Saved data entries
┌──

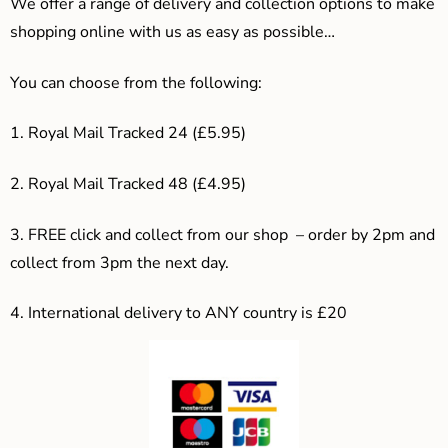
We offer a range of delivery and collection options to make
shopping online with us as easy as possible…
You can choose from the following:
1. Royal Mail Tracked 24 (£5.95)
2. Royal Mail Tracked 48 (£4.95)
3. F
REE click and collect from our shop – order by 2pm and
collect from 3pm the next day.
4.
International delivery to ANY country is £20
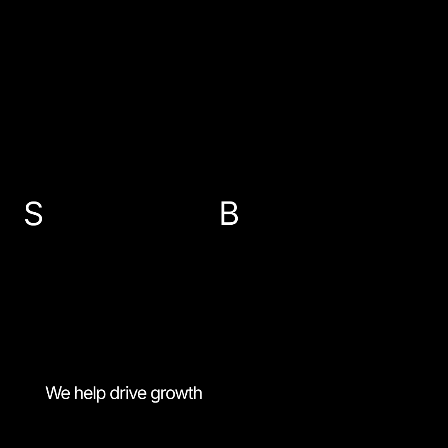
EMAIL US
info@sbp-accountants.co.uk
ABERDEEN
PETERHEAD
FRASERBURGH
BANFF
01224 647300
01779 474616
01346 516787
01261 818521
MENU
Personal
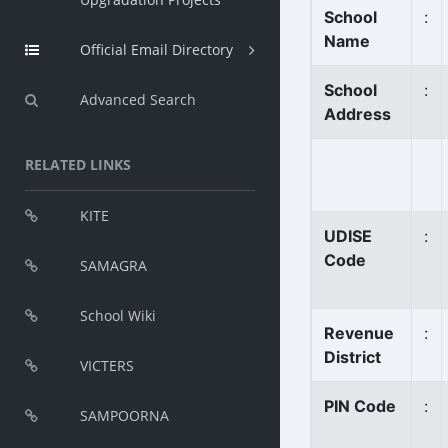
School
:
Name
Official Email Directory
School
:
Advanced Search
Address
RELATED LINKS
KITE
UDISE
:
Code
SAMAGRA
School Wiki
Revenue
:
District
VICTERS
PIN Code
:
SAMPOORNA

└──

_Problem statement_
Exactly one number is the answer: how many lines in the data include the word "delivery".

_Result_
2